Grim Reality: Czech TV Makes Game of Nazi Era

Jun 06, 2015 · 45 comments
lilly (ny)
it's absurd, but this is a generation that have no historical perspective, and if this will open their curiosity and educate them, why not? a jewish woman...
Stephen Miller (Oakland)
How, exactly, did someone at Czech public tv not immediately realize that contestants who would not have anything at stake would not act realistically?

The show, by necessity, will be tamed down and show a Nazi-light "Protectorate". Though the director denies it, the show can only trivialize the fear, suffering, and actual real horror of the times. It also conveniently scapegoats Germans as the only perpetrators of racism and violence.

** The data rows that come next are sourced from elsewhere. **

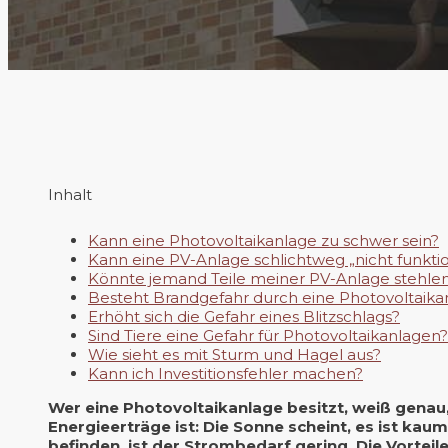
Inhalt
Kann eine Photovoltaikanlage zu schwer sein?
Kann eine PV-Anlage schlichtweg „nicht funkti
Könnte jemand Teile meiner PV-Anlage stehle
Besteht Brandgefahr durch eine Photovoltaika
Erhöht sich die Gefahr eines Blitzschlags?
Sind Tiere eine Gefahr für Photovoltaikanlagen?
Wie sieht es mit Sturm und Hagel aus?
Kann ich Investitionsfehler machen?
Wer eine Photovoltaikanlage besitzt, weiß genau,
Energieerträge ist: Die Sonne scheint, es ist ka
befinden, ist der Strombedarf gering. Die Vorteil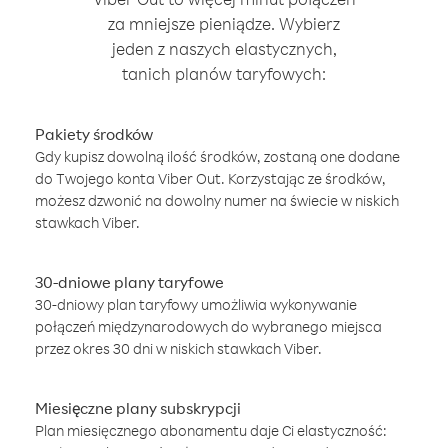
za mniejsze pieniądze. Wybierz
jeden z naszych elastycznych,
tanich planów taryfowych:
Pakiety środków
Gdy kupisz dowolną ilość środków, zostaną one dodane
do Twojego konta Viber Out. Korzystając ze środków,
możesz dzwonić na dowolny numer na świecie w niskich
stawkach Viber.
30-dniowe plany taryfowe
30-dniowy plan taryfowy umożliwia wykonywanie
połączeń międzynarodowych do wybranego miejsca
przez okres 30 dni w niskich stawkach Viber.
Miesięczne plany subskrypcji
Plan miesięcznego abonamentu daje Ci elastyczność: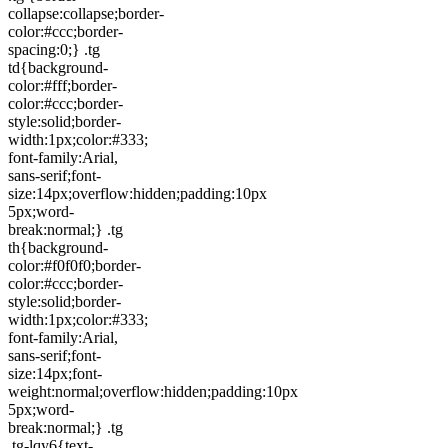
collapse:collapse;border-
color:#ccc;border-
spacing:0;} .tg
td{background-
color:#fff;border-
color:#ccc;border-
style:solid;border-
width:1px;color:#333;
font-family:Arial,
sans-serif;font-
size:14px;overflow:hidden;padding:10px
5px;word-
break:normal;} .tg
th{background-
color:#f0f0f0;border-
color:#ccc;border-
style:solid;border-
width:1px;color:#333;
font-family:Arial,
sans-serif;font-
size:14px;font-
weight:normal;overflow:hidden;padding:10px
5px;word-
break:normal;} .tg
.tg-lqy6{text-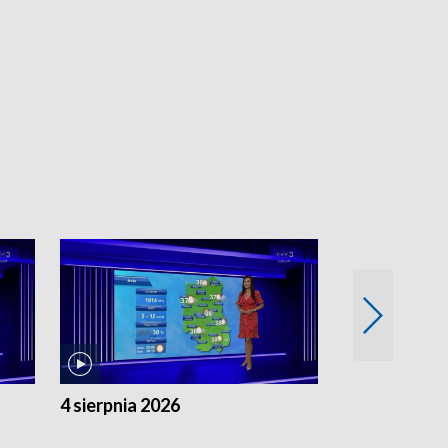
4 sierpnia 2026
3 sierpnia 20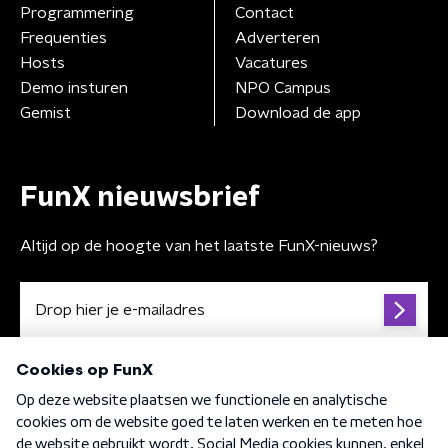
Programmering
Contact
Frequenties
Adverteren
Hosts
Vacatures
Demo insturen
NPO Campus
Gemist
Download de app
FunX nieuwsbrief
Altijd op de hoogte van het laatste FunX-nieuws?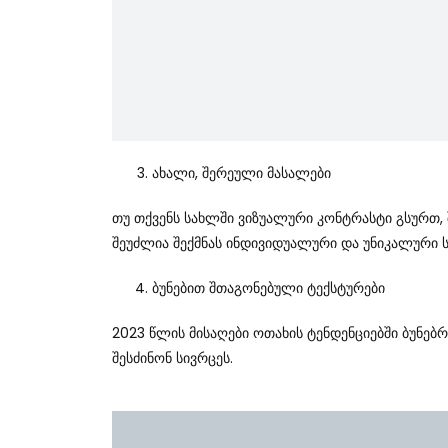
Ახალი, Შერეული Მასალები
Თუ Თქვენს Სახლში Ვიზუალური Კონტრასტი Გსურთ, Შ
Შეუძლია Შექმნას Ინდივიდუალური Და Უნიკალური Ს
Ბუნებით Შთაგონებული Ტექსტურები
2023 Წლის Მისაღები Ოთახის Ტენდენციებში Ბუნე
Შესძინონ Სივრცეს.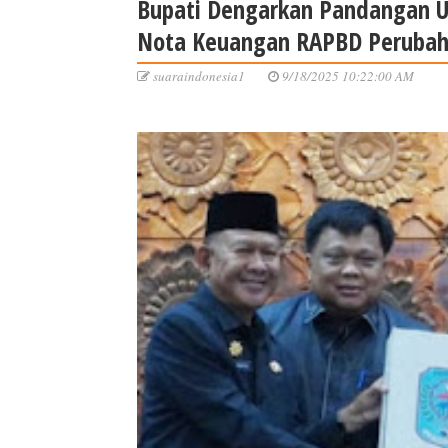
Bupati Dengarkan Pandangan U
Nota Keuangan RAPBD Perubah
suaraindonesia1
9/18/2025 10:22:00 AM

The very real danger in the show is that Czechs (like the actor, Klimes,) may think there is something to learn from this fiction. The Nazis and their collaborators were not just big-brother making life difficult, they were out to kill and destroy those they saw as inferior (Jews, Slavs, Homosexuals, Communists, Roma, and just about anyone else not Germanic). Fascism had to be defeated at an all-out tragic cost, and this show dishonors the men and women who risked and lost their lives in the process.
Selma Kalousek (NYC)
I am Czech and embarrassed that a show like this could even be conceptualized, let alone get a green light to be made. But given that under Communism school history books made a caricature of our past, I am not surprised that Czechs who are now at the helm of our entertainment industry would think it was ok to trivialize and commercialize a painful period filled with such atrocities. It is preposterous (and cynical) -- as the director, producers and consulting historian on the show argue -- that this series is educational. The Czechs are known for their cinematography, be it drama or documentary. An impressively large number of quality titles have been produced by Czech TV processing one of the darkest periods in world history. What is sad is that half a million Czechs prefer to watch this "making war with the stars" video game.
Ian MacFarlane (Philadelphia, PA)
Memories of that time must never be forgotten. Never.
K. Morris (New England)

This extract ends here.